Asimismo en Europa, la época de verano fue la más caliente de los últimos 30 años. Sin embargo, también se produjeron lluvias torrenciales que provocaron terribles inundaciones, causando mucho daño. Por nuestro lado, en el hemisferio sur, los inviernos son cada vez más severos y obviamente Huánuco no escapa a esta inclemencia. Las bajas temperaturas en la noche y altas durante el día, están provocando enfermedades bronquiales y respiratorias especialmente en niños y se ha incrementado considerablemente las enfermedades virales.
El cambio climático está afectando también nuestras fuentes de agua. En algunos lugares la falta de lluvias ha provocado el estiaje muchos manantiales y puquiales que corren peligro de extinguirse. Preocupantemente, las poblaciones no tienen acceso a otras alternativas como agua tratada o clorificada.

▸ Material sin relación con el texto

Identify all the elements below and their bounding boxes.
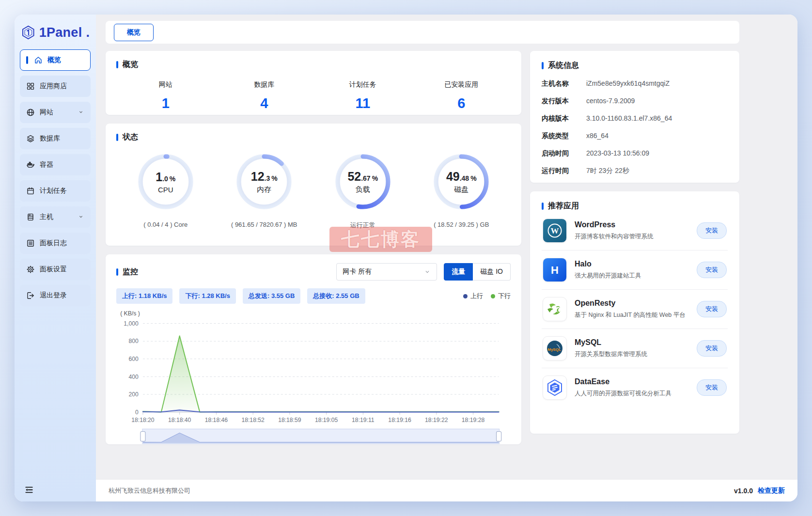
chart-legend: 上行 下行 <box>463 292 511 300</box>
container-icon <box>26 160 35 169</box>
info-row-boot-time: 启动时间 2023-03-13 10:56:09 <box>542 149 728 158</box>
stat-value[interactable]: 1 <box>116 95 215 111</box>
sidebar-item-cronjob[interactable]: 计划任务 <box>20 180 91 202</box>
load-detail: 运行正常 <box>350 221 375 230</box>
sidebar-item-overview[interactable]: 概览 <box>20 49 91 71</box>
section-bar <box>542 62 544 69</box>
svg-text:MySQL: MySQL <box>547 347 561 352</box>
up-rate-tag: 上行: 1.18 KB/s <box>116 288 172 304</box>
sidebar-item-host[interactable]: 主机 <box>20 206 91 228</box>
sidebar-nav: 概览 应用商店 网站 数据库 <box>20 49 91 306</box>
stat-websites: 网站 1 <box>116 80 215 111</box>
install-halo-button[interactable]: 安装 <box>697 262 727 278</box>
1panel-dashboard-window: 1Panel. 概览 应用商店 网站 <box>15 15 797 501</box>
tabbar: 概览 <box>106 21 739 44</box>
svg-text:600: 600 <box>128 356 139 362</box>
stat-databases: 数据库 4 <box>215 80 314 111</box>
stat-cronjobs: 计划任务 11 <box>313 80 412 111</box>
appstore-icon <box>26 82 35 91</box>
openresty-icon <box>543 297 567 321</box>
app-row-halo: H Halo 强大易用的开源建站工具 安装 <box>542 250 728 290</box>
globe-icon <box>26 108 35 117</box>
sidebar-item-panel-settings[interactable]: 面板设置 <box>20 259 91 280</box>
sidebar-item-database[interactable]: 数据库 <box>20 128 91 149</box>
sidebar-item-website[interactable]: 网站 <box>20 102 91 123</box>
svg-text:H: H <box>551 264 559 276</box>
install-dataease-button[interactable]: 安装 <box>697 379 727 396</box>
app-row-openresty: OpenResty 基于 Nginx 和 LuaJIT 的高性能 Web 平台 … <box>542 290 728 329</box>
status-card: 状态 <box>106 124 521 246</box>
section-bar <box>116 61 118 68</box>
svg-text:( KB/s ): ( KB/s ) <box>120 310 140 317</box>
svg-text:W: W <box>551 226 559 235</box>
brand-dot: . <box>86 25 90 40</box>
traffic-button[interactable]: 流量 <box>444 263 473 281</box>
svg-text:200: 200 <box>128 391 139 398</box>
collapse-sidebar-button[interactable] <box>23 484 35 496</box>
svg-text:18:19:28: 18:19:28 <box>462 417 485 423</box>
sidebar-item-appstore[interactable]: 应用商店 <box>20 76 91 97</box>
svg-text:1,000: 1,000 <box>124 320 139 327</box>
sidebar: 1Panel. 概览 应用商店 网站 <box>15 15 96 501</box>
svg-text:18:19:11: 18:19:11 <box>352 417 375 423</box>
svg-text:0: 0 <box>135 409 139 416</box>
check-update-link[interactable]: 检查更新 <box>758 486 785 495</box>
disk-gauge: 49.48% 磁盘 ( 18.52 / 39.25 ) GB <box>412 150 511 230</box>
status-title: 状态 <box>116 132 511 142</box>
svg-text:18:18:59: 18:18:59 <box>278 417 301 423</box>
monitor-header: 监控 网卡 所有 流量 磁盘 IO <box>116 263 511 281</box>
monitor-controls: 网卡 所有 流量 磁盘 IO <box>336 263 511 281</box>
chevron-down-icon <box>424 268 431 275</box>
sidebar-item-container[interactable]: 容器 <box>20 154 91 175</box>
load-gauge: 52.67% 负载 运行正常 <box>313 150 412 230</box>
info-row-uptime: 运行时间 7时 23分 22秒 <box>542 166 728 175</box>
status-gauges: 1.0% CPU ( 0.04 / 4 ) Core <box>116 150 511 230</box>
monitor-card: 监控 网卡 所有 流量 磁盘 IO <box>106 254 521 444</box>
1panel-logo-icon <box>21 23 36 42</box>
main-area: 概览 概览 网站 1 <box>96 15 797 501</box>
legend-up-dot <box>463 294 468 298</box>
install-openresty-button[interactable]: 安装 <box>697 301 727 317</box>
info-row-release: 发行版本 centos-7.9.2009 <box>542 96 728 106</box>
active-indicator-bar <box>26 56 28 64</box>
svg-text:18:19:05: 18:19:05 <box>315 417 338 423</box>
log-icon <box>26 239 35 248</box>
sidebar-item-logout[interactable]: 退出登录 <box>20 285 91 306</box>
wordpress-icon: W <box>543 219 567 243</box>
traffic-chart[interactable]: ( KB/s )02004006008001,00018:18:2018:18:… <box>116 307 511 450</box>
nic-select[interactable]: 网卡 所有 <box>336 263 437 281</box>
install-mysql-button[interactable]: 安装 <box>697 340 727 357</box>
stat-value[interactable]: 11 <box>313 95 412 111</box>
svg-text:18:18:40: 18:18:40 <box>168 417 191 423</box>
traffic-tags: 上行: 1.18 KB/s 下行: 1.28 KB/s 总发送: 3.55 GB… <box>116 288 511 304</box>
section-bar <box>116 268 118 276</box>
tabbar-wrap: 概览 <box>96 15 797 44</box>
system-info-title: 系统信息 <box>542 61 728 71</box>
content: 概览 网站 1 数据库 4 计划任务 11 <box>96 44 797 479</box>
sidebar-item-panel-log[interactable]: 面板日志 <box>20 233 91 254</box>
logout-icon <box>26 291 35 300</box>
gear-icon <box>26 265 35 274</box>
left-column: 概览 网站 1 数据库 4 计划任务 11 <box>106 51 521 474</box>
info-row-arch: 系统类型 x86_64 <box>542 131 728 141</box>
stat-value[interactable]: 6 <box>412 95 511 111</box>
monitor-title: 监控 <box>116 267 138 277</box>
collapse-icon <box>24 485 34 495</box>
version-label: v1.0.0 <box>734 487 753 495</box>
company-name: 杭州飞致云信息科技有限公司 <box>109 486 190 495</box>
stat-installed-apps: 已安装应用 6 <box>412 80 511 111</box>
app-row-wordpress: W WordPress 开源博客软件和内容管理系统 安装 <box>542 211 728 250</box>
logo: 1Panel. <box>20 21 91 49</box>
chevron-down-icon <box>78 109 84 117</box>
section-bar <box>542 203 544 210</box>
overview-title: 概览 <box>116 60 511 70</box>
stat-value[interactable]: 4 <box>215 95 314 111</box>
tab-overview[interactable]: 概览 <box>114 24 154 41</box>
system-info-card: 系统信息 主机名称 iZm5e8e59yxk61q4smtgqiZ 发行版本 c… <box>530 51 739 183</box>
legend-up[interactable]: 上行 <box>463 292 483 300</box>
info-row-hostname: 主机名称 iZm5e8e59yxk61q4smtgqiZ <box>542 79 728 88</box>
install-wordpress-button[interactable]: 安装 <box>697 222 727 239</box>
disk-detail: ( 18.52 / 39.25 ) GB <box>434 221 489 228</box>
disk-io-button[interactable]: 磁盘 IO <box>473 263 511 281</box>
legend-down[interactable]: 下行 <box>491 292 511 300</box>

Se tiene que pensar que en un mes termina el invierno, llega la primavera y con ello las lluvias, los huaycos, etc. Los gobiernos municipales y regional tendrán que demostrar capacidad de comunicación y trabajo en conjunto, para tomar medidas preventivas y de emergencia ante los desastres que podrían ocurrir. Hay tareas básicas de prevención como el descolmatado de quebradas y limpieza de ríos que podría prevenir las inundaciones y huaicos.
Ojalá que en la cumbre de la ONU sobre el cambio climático, para el 23 de setiembre, los líderes mundiales apoyen alguna medida de prevención y mitigación, como también, en la Conferencia del Clima en Santiago de Chile, prevista para el 25 de setiembre.